Front sud : Peu de changement dans le secteur de Robotyne que les Russes n’ont toujours pas conquis. Quelques combats ont été signalés vers Grand Novosilka (zone de Staromaiorske).
Front de Donetsk. C’est toujours celui où les Russes continuent de pousser.
Au sud, pas de grand changement à hauteur de Novomylhailivka, verrou arrière de Vouhledar. Un peu plus au nord, à hauteur de Marinka, légère progression russe le long des étangs de la rivière Osykova, les lisières du village de Heorhhivka sont atteintes.
A l’ouest d’Avdivka, le front s’est établi lentement le long de l’axe Orlivka (tenu par les Russes), Semenivka (sur la rivière Dournaya) et Berdichi (pas encore totalement investi). Au sud de ce secteur, les Russes poussent à l’ouest de Tonenke et de Pervomaiske en direction de la rivière Vodiana.
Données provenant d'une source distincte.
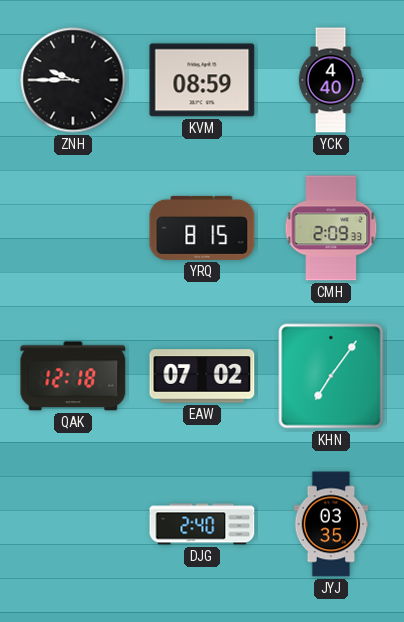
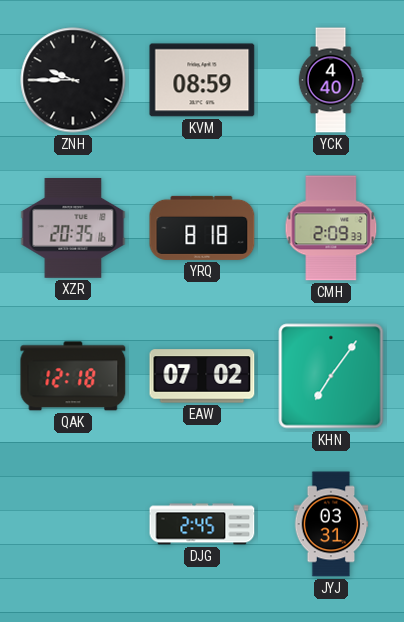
XZR: none -> 20:35
YRQ: 8:15 -> 8:18
DJG: 2:40 -> 2:45
JYJ: 03:35 -> 03:31
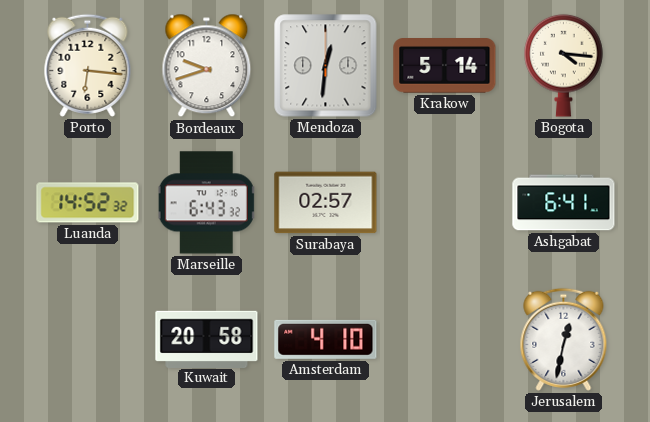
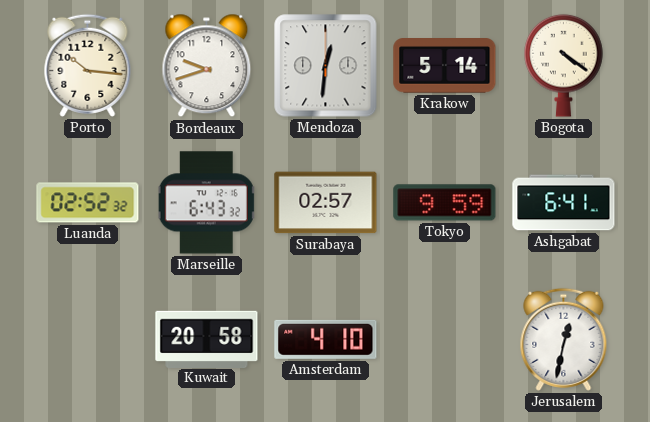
Porto: 6:16 -> 10:16
Bogota: 4:16 -> 4:21
Luanda: 14:52 -> 02:52
Tokyo: none -> 9:59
Pas de changement entre Donetsk et Bakhmout.
Front de Bakhmout : Ivanivske n’est toujours pas complètement investie par les Russes. En revanche, ils ont grignoté un peu au nord et atteint les premières maisons de Chasiv Yar (mais à l’est du canal).
Dans le secteur de Siversk, quelques grignotages russes vers Berestove. Quelques combats vers Bilohorivka.
Front de Svatove/Koupiansk. Rien à signaler.
Front de Kharkiv : Une légion russe de libération a encore fait quelques coups de feu du côté de Belgorod, la veille de l’élection présidentielle. On s’interroge encore sur l’utilité de cette action qui n’a pas dû forcer le transfert de trois territoriaux russes et qui apportait de l’eau au moulin de la propagande russe en expliquant que les Ukrainiens attaquaient le pays.
Analyse militaire
La semaine du 17 mars, la Russie n’avait grapillé que 10 km², 17 km² la semaine du 24 mars, 4 km² la semaine du 31 mars et 15 km² cette semaine du 7 avril.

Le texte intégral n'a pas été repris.